The volunteers were then placed into one of three groups defined by the scientists leading the study: constant cravers, feasters and emotional eaters, and given a different diet to follow. Their weight was measured over 12 weeks. The suggestion, from the scientists' interpretation of the data, was that each group required a different approach to dealing with their energy balance problem. There may well be different combinations of factors leading to different categories of individuals yet to be identified.
Fat and fit
Exercise is another intervention used to help with the energy used side of the equation. However, this too is ineffective in weight reduction, many studies have shown only small benefits over diet alone, in terms of weight loss, despite significant increases in energy burned during the exercises. Part of this may be because exercise stimulates muscle growth and any loss of fat mass during exercise is offset by increases in muscle.
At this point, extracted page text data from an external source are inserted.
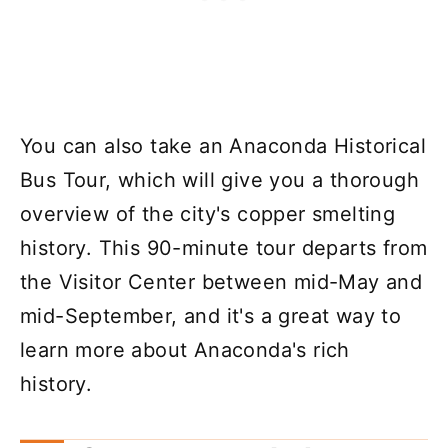
You can also take an Anaconda Historical
Bus Tour, which will give you a thorough
overview of the city's copper smelting
history. This 90-minute tour departs from
the Visitor Center between mid-May and
mid-September, and it's a great way to
learn more about Anaconda's rich
history.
It is well recognized that sedentary behavior has a major impact on health and deaths from non-communicable diseases Increases in technological aids and devices have contributed to this, as has urbanization. We do less walking, standing and exercise than our ancestors. More time is spent sitting. Yet the benefits of only small amounts of activity are clear, and crucially, the benefits are there even for people who are overweight and obese.
Hippocrates may have been the first to consider the point, but more recently, studies with data from large populations have made it clear. It is possible to improve health outcomes by sustaining physical activity and that the active overweight have better health risks than “normally” weighted individuals, with a BMI between 20 and 25, who are sedentary.
The optimal BMI and high fitness level may well be the best for improving your risks for not developing chronic diseases such as diabetes, high blood pressure and certain cancers. But if you are overweight, then being active is better than being an optimal weight and sedentary.
The killer can be the couch, not necessarily the spare tire.